What you will do ▸
Could you count how many lines of the data include "dòng" and answer with the number only?

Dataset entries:
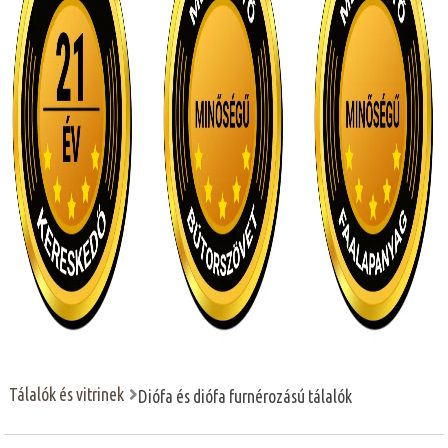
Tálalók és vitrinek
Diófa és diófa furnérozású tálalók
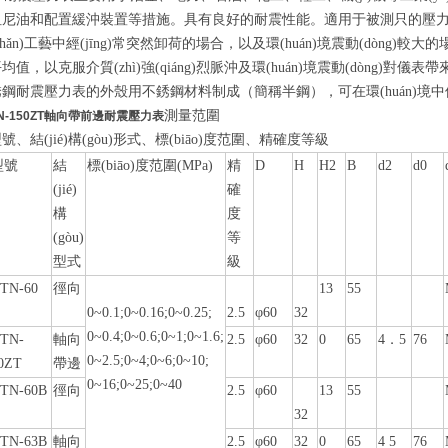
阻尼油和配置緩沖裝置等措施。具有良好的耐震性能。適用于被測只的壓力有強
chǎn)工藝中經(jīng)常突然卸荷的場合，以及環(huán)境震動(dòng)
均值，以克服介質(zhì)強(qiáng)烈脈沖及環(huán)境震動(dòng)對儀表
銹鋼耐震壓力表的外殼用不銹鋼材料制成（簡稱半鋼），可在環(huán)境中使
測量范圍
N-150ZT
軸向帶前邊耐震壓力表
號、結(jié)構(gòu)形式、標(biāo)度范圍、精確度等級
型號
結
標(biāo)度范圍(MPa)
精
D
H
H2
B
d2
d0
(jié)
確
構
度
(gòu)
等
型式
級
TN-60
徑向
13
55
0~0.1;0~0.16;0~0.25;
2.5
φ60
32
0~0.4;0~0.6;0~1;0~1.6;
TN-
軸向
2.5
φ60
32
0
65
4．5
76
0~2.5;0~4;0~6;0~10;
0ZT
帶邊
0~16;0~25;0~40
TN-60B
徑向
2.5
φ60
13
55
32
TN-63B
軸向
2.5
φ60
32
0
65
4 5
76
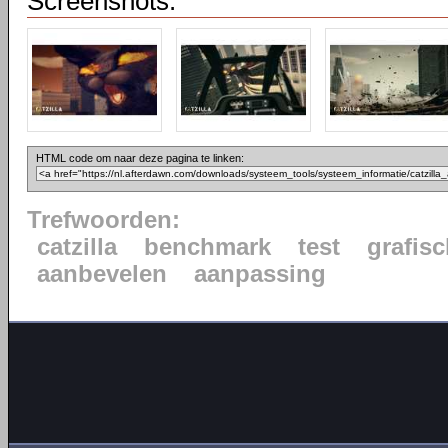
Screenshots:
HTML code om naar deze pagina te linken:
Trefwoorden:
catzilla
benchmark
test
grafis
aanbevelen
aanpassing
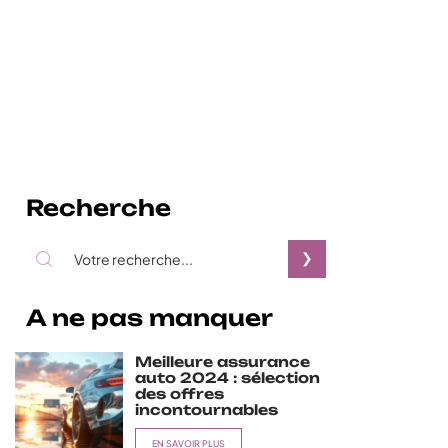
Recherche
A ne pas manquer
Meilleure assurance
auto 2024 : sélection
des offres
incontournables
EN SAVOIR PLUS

* * *

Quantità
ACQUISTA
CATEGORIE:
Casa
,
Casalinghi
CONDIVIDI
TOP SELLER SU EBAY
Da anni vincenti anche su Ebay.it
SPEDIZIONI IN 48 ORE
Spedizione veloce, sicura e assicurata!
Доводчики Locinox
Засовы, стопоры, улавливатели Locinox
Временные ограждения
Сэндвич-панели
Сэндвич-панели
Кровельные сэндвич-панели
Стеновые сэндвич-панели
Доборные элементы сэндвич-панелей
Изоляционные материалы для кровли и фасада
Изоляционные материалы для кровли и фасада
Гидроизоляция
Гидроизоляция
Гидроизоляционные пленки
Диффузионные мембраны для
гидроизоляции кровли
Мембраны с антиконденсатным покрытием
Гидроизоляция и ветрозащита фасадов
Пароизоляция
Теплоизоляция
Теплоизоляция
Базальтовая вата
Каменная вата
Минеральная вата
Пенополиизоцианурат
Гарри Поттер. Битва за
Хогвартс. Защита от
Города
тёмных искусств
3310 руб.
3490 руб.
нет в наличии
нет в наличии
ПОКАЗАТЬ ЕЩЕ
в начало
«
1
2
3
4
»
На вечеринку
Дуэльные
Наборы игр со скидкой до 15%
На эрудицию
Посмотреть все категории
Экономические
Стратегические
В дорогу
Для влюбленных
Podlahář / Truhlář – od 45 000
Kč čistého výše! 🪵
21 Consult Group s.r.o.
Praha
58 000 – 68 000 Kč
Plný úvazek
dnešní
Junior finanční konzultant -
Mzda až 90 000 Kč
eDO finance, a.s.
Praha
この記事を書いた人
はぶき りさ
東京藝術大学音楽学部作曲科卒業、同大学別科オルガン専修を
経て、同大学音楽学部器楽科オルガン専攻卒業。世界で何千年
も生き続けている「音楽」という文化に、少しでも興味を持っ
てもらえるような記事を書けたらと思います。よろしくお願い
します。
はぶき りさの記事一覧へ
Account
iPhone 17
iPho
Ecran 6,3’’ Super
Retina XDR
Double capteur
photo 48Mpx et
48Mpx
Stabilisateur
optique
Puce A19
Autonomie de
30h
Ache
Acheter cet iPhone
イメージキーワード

Result for this exercise ▸
2